Saudi Arabia was also considered a good model of rehabilitating terrorists. But in January the kingdom disclosed that 11 graduates of the program had been rearrested for joining militant groups. [Editor’s note: The original version of this story contained a reference to an attacker who detonated a suicide bomb near a Saudi prince, and said the man graduated from Saudi Arabia’s terrorism rehabilitation program. He was not a graduate of the program.]

Many countries around the world – including Pakistan, Yemen, and the United States – are struggling with the issue of what to do with terrorism suspects in their custody. With Indonesia and Saudi Arabia's models seemingly compromised, rehabilitation has become both a pressing and confounding issue.

Recent attacks in Indonesia have generated much criticism of that country's rehabilitation efforts. But it doesn't mean the entire system needs to be thrown out, International Crisis Group's senior advisor for Asia Sidney Jones recently told The Jakarta Post.

"[It is] … simplistic and naïve to say that the program is a failure because there was a bombing. It's much more complicated than that," [said Ms. Jones].

... Jones believes the country needs to further integrate cooperation between state institutions including the ministries and the police.

"If we look at the program in Saudi Arabia, it is very integrated, with many different parts of the government involved," she said.

But Saudi Arabia's system is also in need of a major overhaul, argues Tawfik Hamid, in a blog for conservative US news outlet Newsmax.

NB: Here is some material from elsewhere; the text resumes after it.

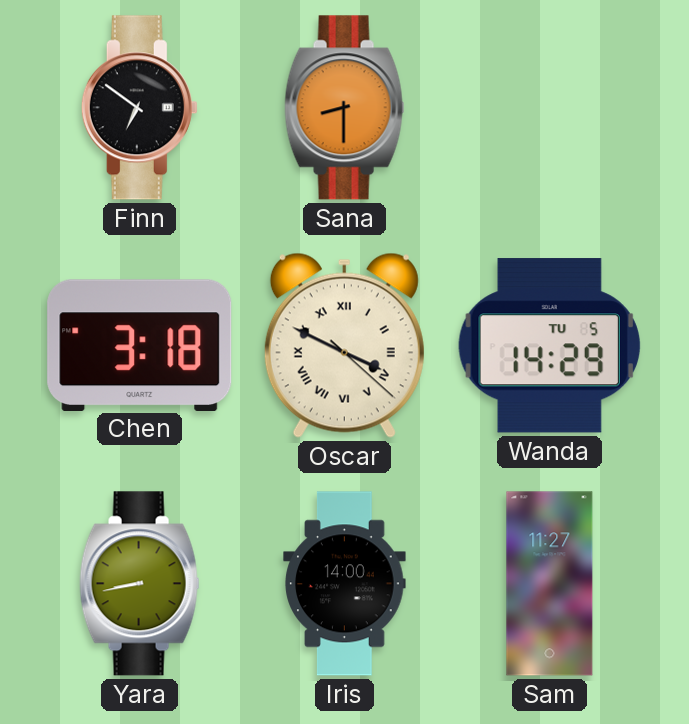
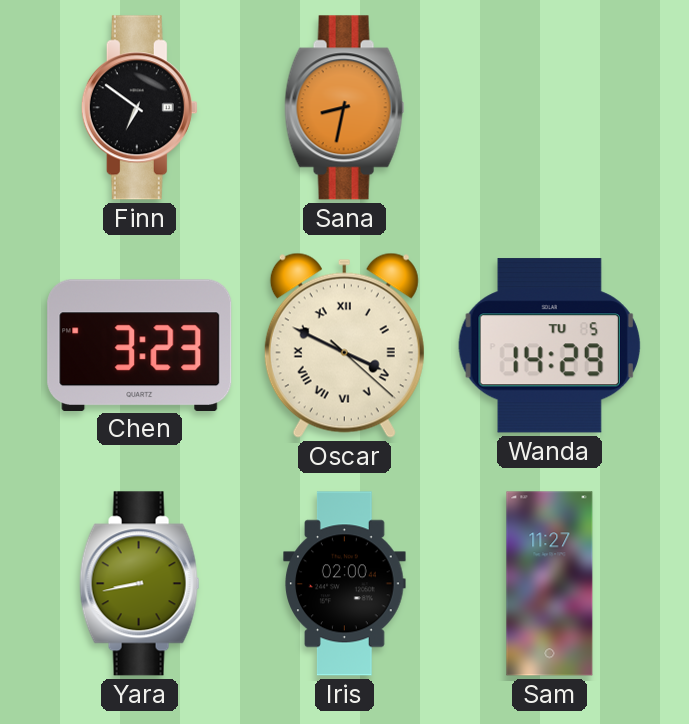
Sana: 8:30 -> 8:32
Chen: 3:18 -> 3:23
Iris: 14:00 -> 02:00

[I]t is vital in such programs to have proper peer review for the study. Political statements of the program's success are not sufficient to consider it effective. Detailed statistical analyses and comparison to a control group in other Middle Eastern countries that do not use this approach are needed for further evaluation of the Saudi program. It may turn out that using other tactics is more effective or, that putting the terrorists in prison or under surveillance indefinitely may yield a better outcome. Releasing the terrorists may actually facilitate further spread of the radical ideology.